View from the Green Room: A shuffle in the shadow of the inflexible doorman

The indignity of an ageing body is a constant reminder of our mortality, of what’s lost and what’s in transit
View from the Green Room: A shuffle in the shadow of the inflexible doorman

Dances like a Bomb at Garter Lane.

REVIEW: Dances like a Bomb at Garter Lane

Age is like a ticking bomb. The wonder of just what’s around the corner never leaves and the indignity of an ageing body is a constant reminder of our mortality. Of what’s lost and what’s in transit. I had a doctor once who spoke about the issues surrounding the ageing body as "wear and tear". He never mentioned bits falling off, though.

Junk Ensemble is a multi-award-winning Dublin-based dance theatre company founded by twin sisters Megan Kennedy and Jessica Kennedy. The company is committed to engaging diverse audiences through the creation and presentation of brave, imaginative and accessible work that sheds light on important human issues relevant to society today.

That’s where Junk Ensemble brings us tonight.

‘Dances like a Bomb’ presents us, warts n’ all, with the ageing body through dance, text, music and imagery. Performed by Finola Cronin and Luc Dunberry, this production faces issues of ageing and co-dependence and features the old who are really old. The hyphenated old: old-and-lonely, old-and-grieving, old-and-desperate, old-and-caring, old-and-despairing.

It’s rarely pretty. Two ageing actors seated in their underwear at the rear of an empty stage, overwatched by a giant, sneering face reminds me of Lear on the heath forcing us to confront our vulnerability. Lear describes the essence of humanity, stripped of all social conventions and clothing, reduced to the naked self. "Unaccommodated man is no more but such a poor, bare, forked animal as thou art."

Finola and Luc’s dancing sequences reflect life as experienced by an ageing couple in a relationship where duty replaces love and memory only serves to remind what is lost. Codependence does that. Lovers confront, regret, antagonise as they push each other apart, only to fall into embraces where each must carry the other. A shuffle in the shadow of the inflexible doorman.

Much of tonight’s performance is frightening. The performance opens as each examines the other’s body to find signs of ageing. He calls it the ‘flub’ – the wobbly, fatty, sagging bits of flesh where collagen has long bid adieu. 

She jiggles his belly fat and cheek jowls; he flaps her sagging muscles and traces the wrinkles. She slaps her hand against his chest in anger and then caresses him in regret – a cocktail of love and anger that often defines ageing love.

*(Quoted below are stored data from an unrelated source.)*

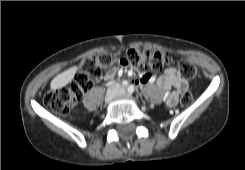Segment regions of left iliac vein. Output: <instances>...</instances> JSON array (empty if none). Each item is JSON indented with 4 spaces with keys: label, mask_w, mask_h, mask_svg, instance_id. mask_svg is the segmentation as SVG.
<instances>
[{
    "label": "left iliac vein",
    "mask_w": 245,
    "mask_h": 170,
    "mask_svg": "<svg viewBox=\"0 0 245 170\" xmlns=\"http://www.w3.org/2000/svg\"><path fill=\"white\" fill-rule=\"evenodd\" d=\"M125 94V90L124 89H121L120 91H119V95H124Z\"/></svg>",
    "instance_id": "obj_1"
}]
</instances>
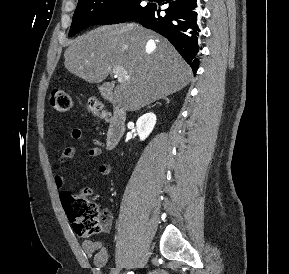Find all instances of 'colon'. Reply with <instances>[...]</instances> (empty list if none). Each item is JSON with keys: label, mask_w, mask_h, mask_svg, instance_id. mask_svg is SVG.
<instances>
[{"label": "colon", "mask_w": 289, "mask_h": 274, "mask_svg": "<svg viewBox=\"0 0 289 274\" xmlns=\"http://www.w3.org/2000/svg\"><path fill=\"white\" fill-rule=\"evenodd\" d=\"M48 99L50 106L59 112L69 111L74 106L72 96L61 89L51 90ZM87 108L102 119L107 117L102 104L96 99H89ZM89 195V189H84L79 194L64 191L61 195L62 203L74 231L83 237L106 232L112 222L111 213L108 210H102L96 202L89 198Z\"/></svg>", "instance_id": "colon-1"}]
</instances>
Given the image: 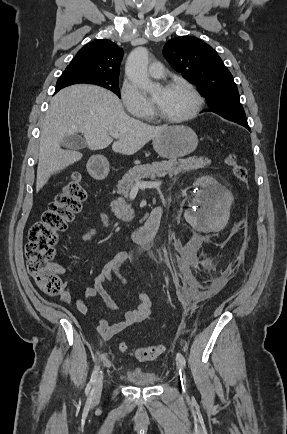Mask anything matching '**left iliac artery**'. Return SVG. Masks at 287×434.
I'll return each instance as SVG.
<instances>
[{"label":"left iliac artery","instance_id":"obj_1","mask_svg":"<svg viewBox=\"0 0 287 434\" xmlns=\"http://www.w3.org/2000/svg\"><path fill=\"white\" fill-rule=\"evenodd\" d=\"M176 360H177V363H178V366H179L180 372H181V370H183V368L186 366V360L181 353L177 354Z\"/></svg>","mask_w":287,"mask_h":434}]
</instances>
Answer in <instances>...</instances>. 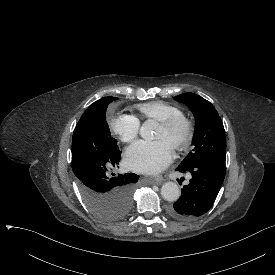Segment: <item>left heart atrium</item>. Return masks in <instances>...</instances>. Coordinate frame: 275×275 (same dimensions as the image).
I'll return each instance as SVG.
<instances>
[{
	"label": "left heart atrium",
	"mask_w": 275,
	"mask_h": 275,
	"mask_svg": "<svg viewBox=\"0 0 275 275\" xmlns=\"http://www.w3.org/2000/svg\"><path fill=\"white\" fill-rule=\"evenodd\" d=\"M174 158V149L167 140L140 142L127 151L129 167L143 173H157L167 167Z\"/></svg>",
	"instance_id": "left-heart-atrium-1"
}]
</instances>
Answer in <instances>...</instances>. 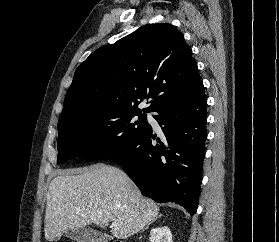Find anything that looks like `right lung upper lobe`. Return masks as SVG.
<instances>
[{"label": "right lung upper lobe", "mask_w": 279, "mask_h": 242, "mask_svg": "<svg viewBox=\"0 0 279 242\" xmlns=\"http://www.w3.org/2000/svg\"><path fill=\"white\" fill-rule=\"evenodd\" d=\"M203 86L191 48L168 23L152 24L94 51L76 69L58 124L110 116L153 99V112Z\"/></svg>", "instance_id": "obj_1"}]
</instances>
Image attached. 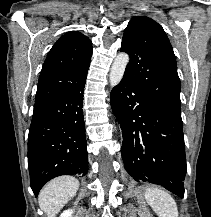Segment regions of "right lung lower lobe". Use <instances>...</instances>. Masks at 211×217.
I'll list each match as a JSON object with an SVG mask.
<instances>
[{"mask_svg": "<svg viewBox=\"0 0 211 217\" xmlns=\"http://www.w3.org/2000/svg\"><path fill=\"white\" fill-rule=\"evenodd\" d=\"M85 80L86 77L68 92L34 106L28 168L36 197L49 180L60 175H85L88 171L82 110Z\"/></svg>", "mask_w": 211, "mask_h": 217, "instance_id": "right-lung-lower-lobe-1", "label": "right lung lower lobe"}]
</instances>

A terrifying sequence of Finola, squatting on an IV pole stand, while attached to intravenous fluid bags that her partner Luc secures, while she smokes, indifferent to his pain, segues into a dream-like carousel waltz to remind us that love lies buried somewhere in the centre of duty. While life has worn them out, duty remains because that is all they know. And maybe…just maybe…that’s where true love lies.

The monotony of an empty, repetitive life is brilliantly expressed as Duberry lists his daily routine that is only dulled by the nightly "hypnosis of gin". Cronin’s indifference comes from a lifetime where routine became never-ending.

A questioning episode brings black comedy. Regrets? "Yes…leaving my mother…not being kinder…leaving passion behind… not taking a class A drug…not paying my taxes…clumsy comments…no sports-top ride around Paris with the wind in my hair." Fears? "Growing old…anxiety…anger…losing my free will…not allowed to be me…needs that never disappear…death." Compensations? Not caring what others think…each other’s help. Golden years…yeahhh rrrright!

The pair move with grace and beauty sometimes but much of their movement is jerky and awkward with each leaning heavily on the other. Nevertheless, their tired energy evokes lives of purpose that still have much to give and when LCD Soundsystem’s ‘Dance Yrself Clean’ booms out across the floor in an ironic megamix, the dancer-pensioners share a dream of what once was and might yet be. If only…sometimes…maybe...

Wish you'd try a little harder 

In the tedious march of the few 

Every day's a different warning.

There's a part of me hoping it's true.